Code is modified version of @bentrevett great tutorial https://github.com/bentrevett/pytorch-seq2seq
Especially implements as Pytorch-lightning modules Encoder, Decoder and Seq2Seq trainer.
Implementation with Pytorch-Lightning allows:
- training in distributed environments (many GPUS)
- logging to Tensoboard
- customize DataModule to your specific use case (your data)
- remove dependency of TorchText
Main file is seq2seq_trainer.py just run it in your IDE.
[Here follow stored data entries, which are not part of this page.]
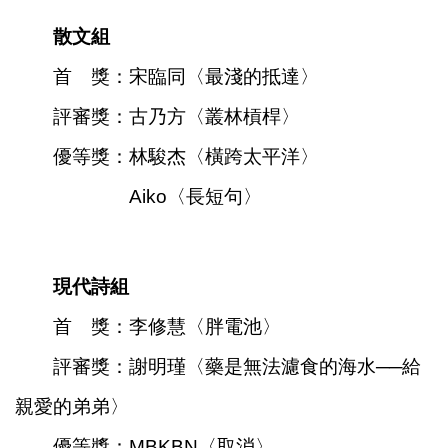
區
散文組
珍
首 獎：宋臨同〈最淺的抵達〉
貴
文
評審獎：古乃方〈叢林槓桿〉
化
資
優等獎：林駿杰〈橫跨太平洋〉
源
Aiko〈長短句〉
補
助/
申
請
現代詩組
案
件
首 獎：李修慧〈胖電池〉
政
評審獎：謝明瑾〈藥是無法濾食的海水──給
府
公
親愛的弟弟〉
開
資
優等獎：MBKBN〈取消〉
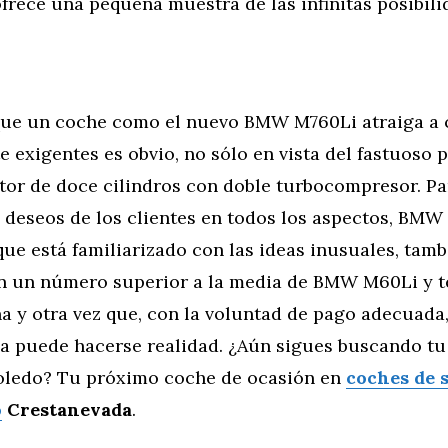
rece una pequeña muestra de las infinitas posibili
que un coche como el nuevo BMW M760Li atraiga a 
 exigentes es obvio, no sólo en vista del fastuoso p
tor de doce cilindros con doble turbocompresor. P
s deseos de los clientes en todos los aspectos, BMW
ue está familiarizado con las ideas inusuales, tamb
en un número superior a la media de BMW M60Li y 
 y otra vez que, con la voluntad de pago adecuada,
ea puede hacerse realidad. ¿Aún sigues buscando tu
oledo? Tu próximo coche de ocasión en
coches de 
o
Crestanevada
.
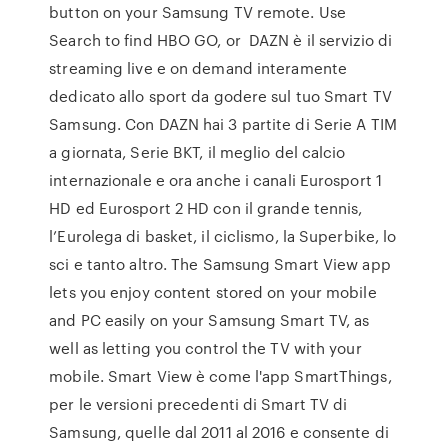
button on your Samsung TV remote. Use
Search to find HBO GO, or DAZN è il servizio di
streaming live e on demand interamente
dedicato allo sport da godere sul tuo Smart TV
Samsung. Con DAZN hai 3 partite di Serie A TIM
a giornata, Serie BKT, il meglio del calcio
internazionale e ora anche i canali Eurosport 1
HD ed Eurosport 2 HD con il grande tennis,
l’Eurolega di basket, il ciclismo, la Superbike, lo
sci e tanto altro. The Samsung Smart View app
lets you enjoy content stored on your mobile
and PC easily on your Samsung Smart TV, as
well as letting you control the TV with your
mobile. Smart View è come l'app SmartThings,
per le versioni precedenti di Smart TV di
Samsung, quelle dal 2011 al 2016 e consente di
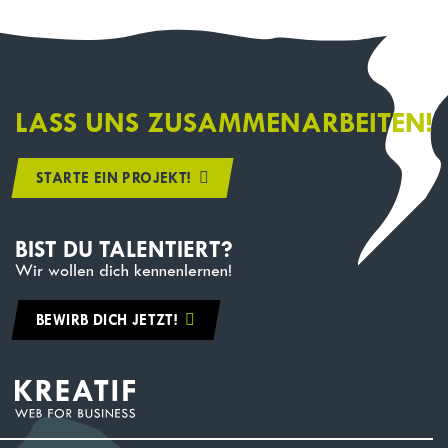
LASS UNS ZUSAMMENARBEITEN!
STARTE EIN PROJEKT!
BIST DU TALENTIERT?
Wir wollen dich kennenlernen!
BEWIRB DICH JETZT!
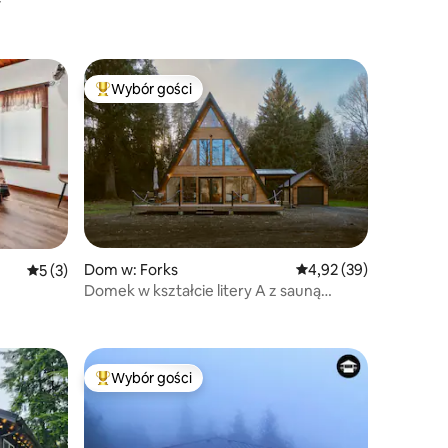
Wybór gości
Najpopularniejsze z kategorii Wybór gości
Dom w: Forks
Średnia ocena: 4,92 na 
4,92 (39)
Średnia ocena: 5 na 5, liczba recenzji: 3
5 (3)
Domek w kształcie litery A z sauną
i jacuzzi
Wybór gości
Wybór gości
Najpopularniejsze z kategorii Wybór gości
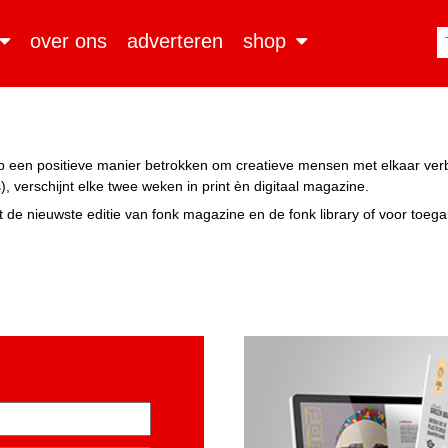
over ons
adverteren
shop
n op een positieve manier betrokken om creatieve mensen met elkaar ve
, verschijnt elke twee weken in print èn digitaal magazine.
 de nieuwste editie van fonk magazine en de fonk library of voor toeg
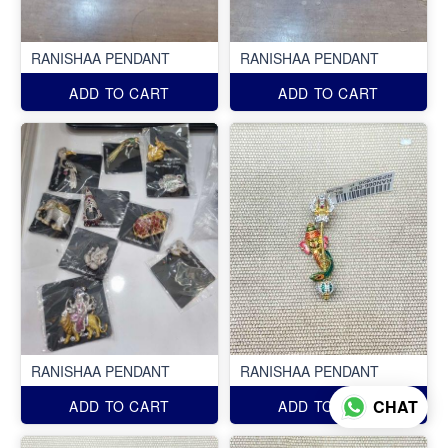
RANISHAA PENDANT
RANISHAA PENDANT
ADD TO CART
ADD TO CART
RANISHAA PENDANT
RANISHAA PENDANT
CHAT
ADD TO CART
ADD TO CART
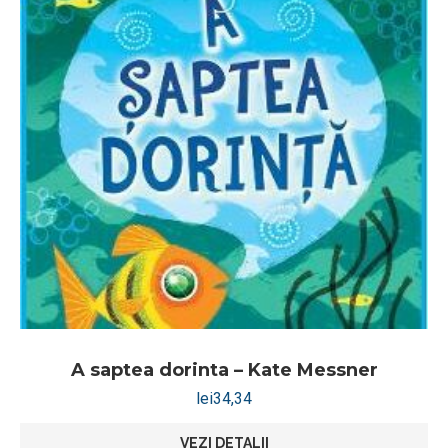
A saptea dorinta – Kate Messner
lei
34,34
VEZI DETALII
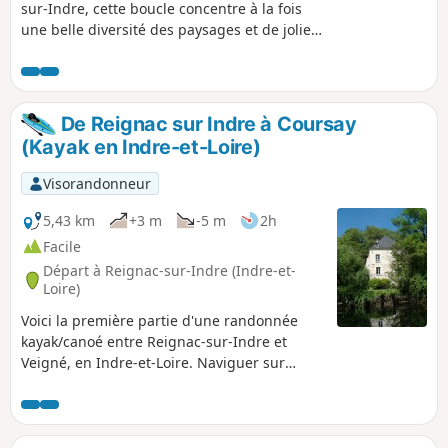
sur-Indre, cette boucle concentre à la fois
une belle diversité des paysages et de jolies
surprises patrimoniales. Entre les deux
bourgs, dominés chacun par un château,
vous cheminerez dans la vallée verdoyante
où s’écoule l’Indre, traverserez une forêt où
De Reignac sur Indre à Coursay
un arbre majestueux vous attend et
(Kayak en Indre-et-Loire)
arpenterez le plateau agricole.
Visorandonneur
5,43 km
+3 m
-5 m
2h
Facile
Départ à Reignac-sur-Indre (Indre-et-
Loire)
Voici la première partie d'une randonnée
kayak/canoé entre Reignac-sur-Indre et
Veigné, en Indre-et-Loire. Naviguer sur
l'Indre est bien différent que de voguer sur
la Loire. Il s'agit d'un cours d'eau plus calme,
sa faune et sa flore sont plus diversifiées et
l'espace plus confiné... On va lors de ce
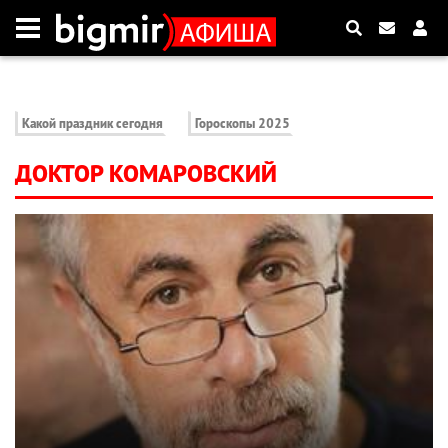
Какой праздник сегодня
Гороскопы 2025
ДОКТОР КОМАРОВСКИЙ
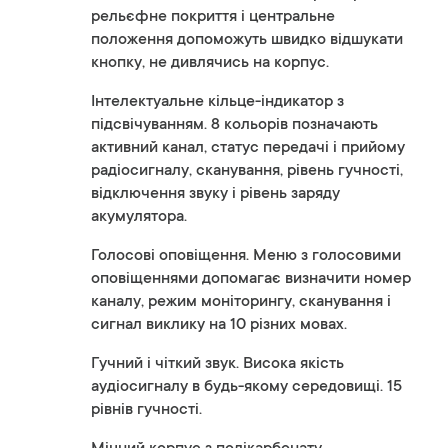
рельєфне покриття і центральне
положення допоможуть швидко відшукати
кнопку, не дивлячись на корпус.
Інтелектуальне кільце-індикатор з
підсвічуванням. 8 кольорів позначають
активний канал, статус передачі і прийому
радіосигналу, сканування, рівень гучності,
відключення звуку і рівень заряду
акумулятора.
Голосові оповіщення. Меню з голосовими
оповіщеннями допомагає визначити номер
каналу, режим моніторингу, сканування і
сигнал виклику на 10 різних мовах.
Гучний і чіткий звук. Висока якість
аудіосигналу в будь-якому середовищі. 15
рівнів гучності.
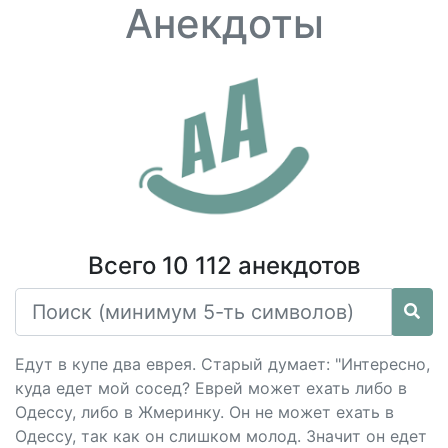
Анекдоты
Всего 10 112 анекдотов
Едут в купе два еврея. Старый думает: "Интересно,
куда едет мой сосед? Еврей может ехать либо в
Одессу, либо в Жмеринку. Он не может ехать в
Одессу, так как он слишком молод. Значит он едет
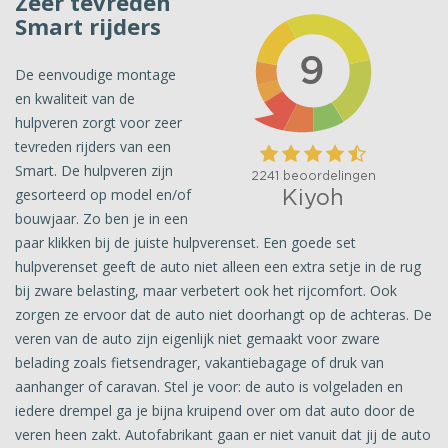
Zeer tevreden
Smart rijders
De eenvoudige montage
en kwaliteit van de
hulpveren zorgt voor zeer
tevreden rijders van een
Smart. De hulpveren zijn
gesorteerd op model en/of
bouwjaar. Zo ben je in een
paar klikken bij de juiste hulpverenset. Een goede set
hulpverenset geeft de auto niet alleen een extra setje in de rug
bij zware belasting, maar verbetert ook het rijcomfort. Ook
zorgen ze ervoor dat de auto niet doorhangt op de achteras. De
veren van de auto zijn eigenlijk niet gemaakt voor zware
belading zoals fietsendrager, vakantiebagage of druk van
aanhanger of caravan. Stel je voor: de auto is volgeladen en
iedere drempel ga je bijna kruipend over om dat auto door de
veren heen zakt. Autofabrikant gaan er niet vanuit dat jij de auto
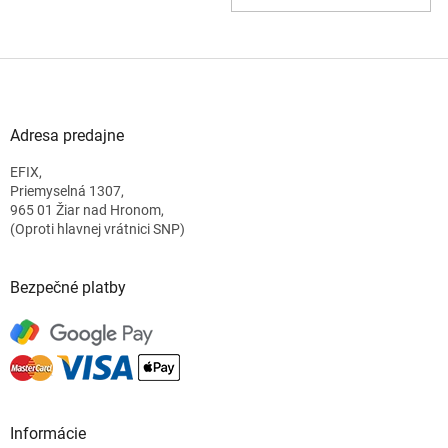
Z
á
p
ä
Adresa predajne
t
EFIX,
i
Priemyselná 1307,
e
965 01 Žiar nad Hronom,
(Oproti hlavnej vrátnici SNP)
Bezpečné platby
Informácie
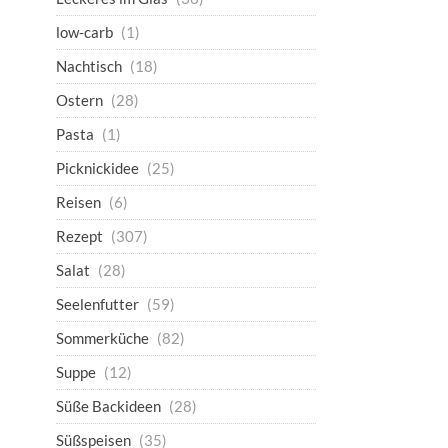
low-carb
(1)
Nachtisch
(18)
Ostern
(28)
Pasta
(1)
Picknickidee
(25)
Reisen
(6)
Rezept
(307)
Salat
(28)
Seelenfutter
(59)
Sommerküche
(82)
Suppe
(12)
Süße Backideen
(28)
Süßspeisen
(35)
- Visual Studio Code users - there is launch.json in .vscode folder with settings and args
If you want to run in from terminal
python seq2seq_trainer.py --dataset_path /data/10k_sent_typos_wikipedia.jsonl \
--gpus=2 --max_epoch=5 --batch_size=16 --num_workers=4 \
--emb_dim=128 --hidden_dim=512 \
--log_gpu_memory=True --weights_summary=full \
--N_samples=1000000 --N_valid_size=10000 --distributed_backend=ddp --precision=16 --accumulate_grad_batches=4 --val_check_interval=640 --gradient_clip_val=2.0 --track_grad_norm=2
Ryn tensorboard
tensorboard dev --logdir model_corrector/pl_tensorboard_logs/version??
There are two data modules:
- ABCSec2SeqDataModule - generates artificial data
- SeqPairJsonDataModule - read data from json line file
you should uncomment which one you want to use seq2seq_trainer.py.
Project use two tokenizers (token encoders) CharTokenizerEncoder BiGramTokenizerEncoder in each data module you can change it (find in code and uncomment or plug in yours).